If your application is rejected, most of the time you do not get your application fee back. But, the landlord has to return the application fee to you if:
They don't use it to buy a screening report, credit report, or to check references
The apartment is given to someone who applied before you
They reject your application based on criteria you were not told about when you applied
Unpaid bills and evictions are reported for 7 years. Bankruptcies are reported for 10 years. Criminal convictions can be reported forever, but arrests and other police records can only be reported for 7 years.
Evictions (sometimes called unlawful detainers or UDs) are reported for 7 years by screening agencies. An eviction case shows up on your tenant screening report when it is filed. It shows up even if you win the case, settle the case, move, or pay all of the rent you owe.
Note: Evictions can show up on public court records for much longer than 7 years.
If the Court expunges your eviction case, then tenant screening agencies can’t report it. When a case is expunged the Court erases the public record of it.
To find out how to ask the Court for an expungement, and how to tell screening agencies when a case is expunged, see our fact sheet Expunging an Eviction Case.
You can put a statement on your screening report that explains the eviction. For example, you can explain that you lost your job and could not pay the rent, but that you have been working since then.
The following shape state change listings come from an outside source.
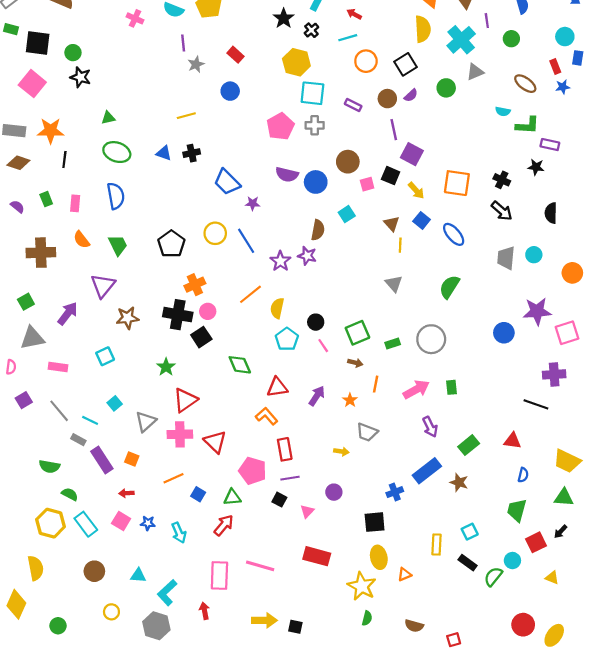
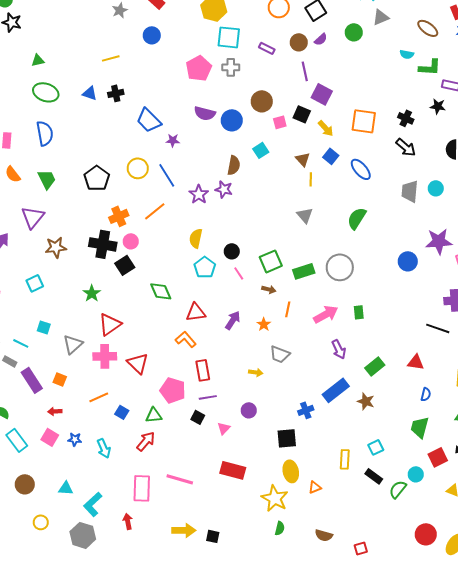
orange line: (250, 294) -> (155, 211), moved
green rectangle: (393, 343) -> (304, 271), size x1.5
cyan square: (115, 403) -> (44, 327), turned -32

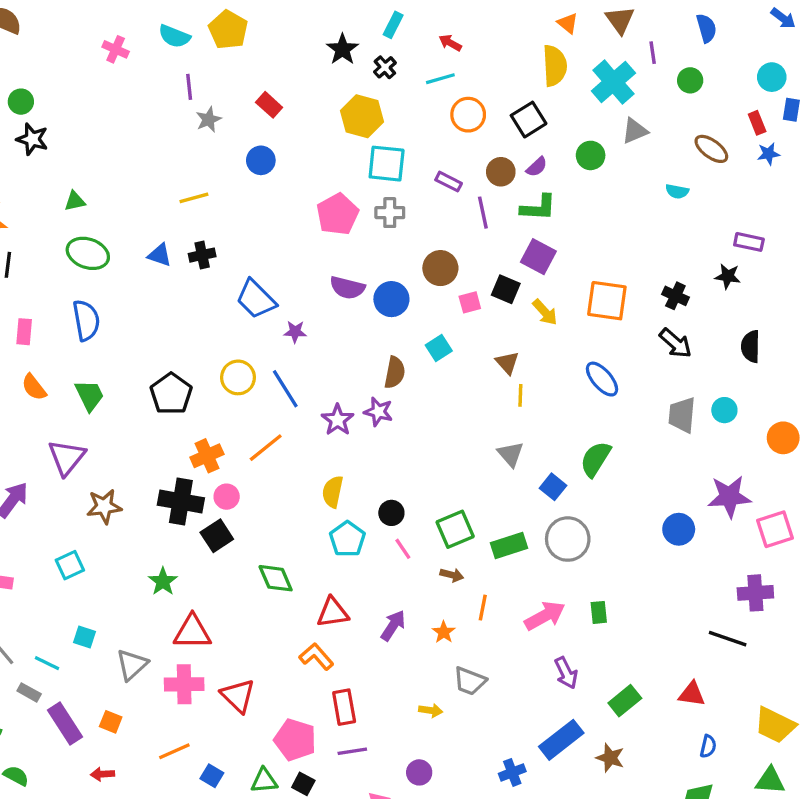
green L-shape: (430, 67) -> (538, 208), moved
purple line: (305, 71) -> (483, 213), moved
blue square: (331, 156) -> (553, 487), moved
red triangle: (110, 324) -> (192, 632), turned 35
black square: (198, 417) -> (303, 784), moved

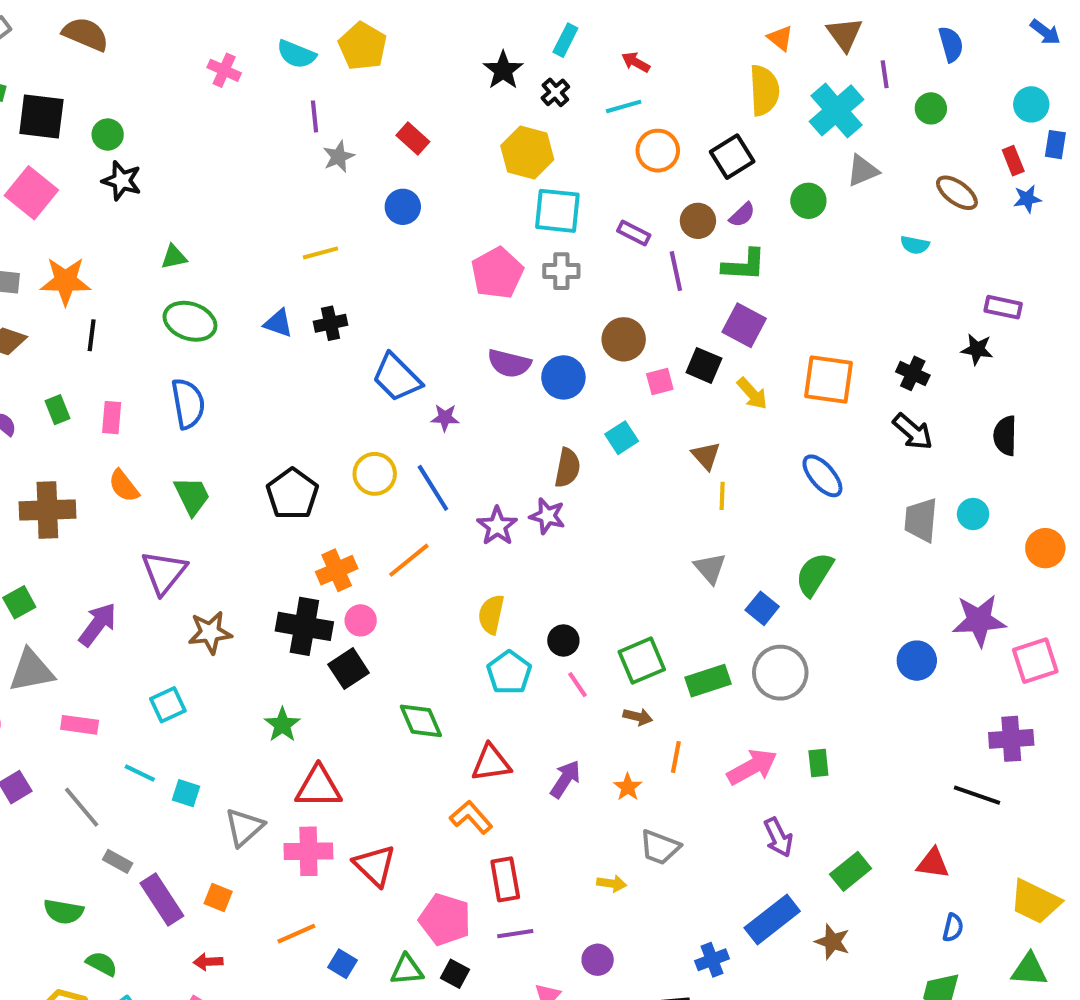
cyan line: (47, 663) -> (140, 773), moved

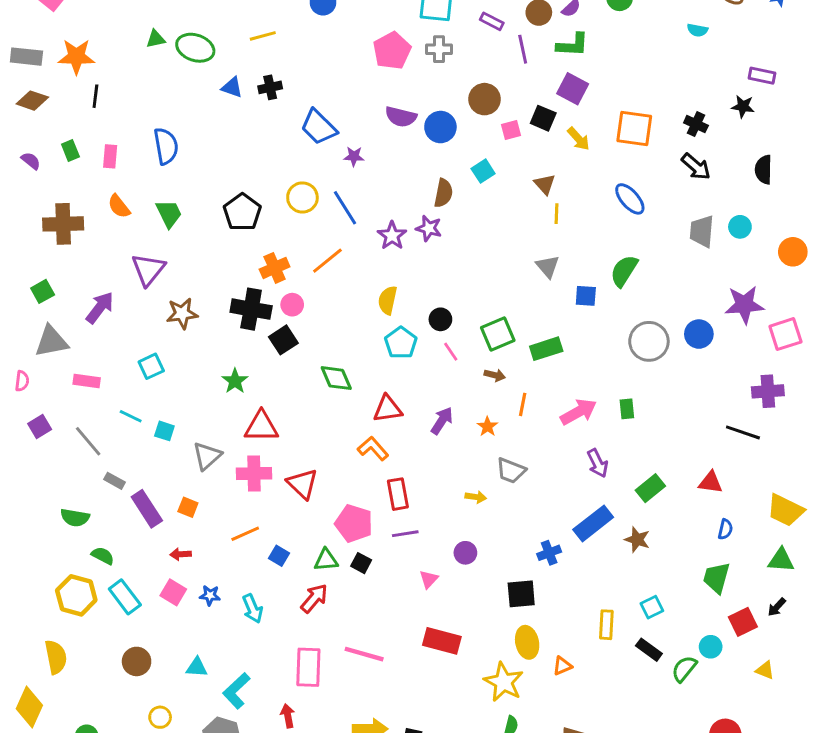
green ellipse: (190, 321) -> (195, 48), moved
blue square: (762, 608) -> (586, 296), turned -35
gray circle: (780, 673) -> (649, 341), moved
Or, you can explain that a family member caused a problem, but that person no longer lives with you. Say what has changed in your life so that whatever caused you to get an eviction won’t happen now.
The screening agency must put your statement with any new report that it sends on you. You can also make the screening agency send the statement to any landlord who got a report on you in the last 6 months.
The landlord must tell you the screening agency’s name, address and phone number, when you apply. The landlord can show you the report if they want to. The agency can’t make the landlord keep the report private.
If the landlord won’t give you a copy, then get it from the tenant screening agency. You might be able to get your report right away online. Check the agency websites listed at the end of this fact sheet. Or, fill out the attached form and send it to the agency. Also send a copy of both sides of your photo ID (a state or county ID or driver’s license). Keep a copy of the form and write down the date you sent it. The agency must send you the report within 5 days of getting your form.
Most screening companies do not keep files on tenants. If the company has never done a report on you, they will not have one to show you. Do not ask for a report until you have been turned down for an apartment because of one.
Write a letter to the screening agency saying what facts are wrong. The more detail you give, the better. For example, if an eviction in the report does not belong to you, tell them where you lived when the eviction was filed. Keep a copy of your letter.
The agency must check every fact you say is wrong. They can’t charge you for doing this. They must fix your report and take out facts they cannot prove within 30 days of getting your letter.
The agency can refuse to check if you do not give them enough information. The agency has to tell you if they refuse to check. If that happens, send another letter giving them more details.
When the agency is done checking, they have to give you a copy of your new report or tell you they did not find any mistakes.
You can have the tenant screening agency send the fixed report to all landlords who got the one with mistakes in it in the last 6 months.
If you disagree with the investigation, you can add a “dispute statement” to your report. The agency can limit your explanation to 100 words. In the statement, you say why you disagree with facts in the report. The agency has to send this statement to new landlords. If you ask, they also have to send it to any landlords who got your report in the last 6 months.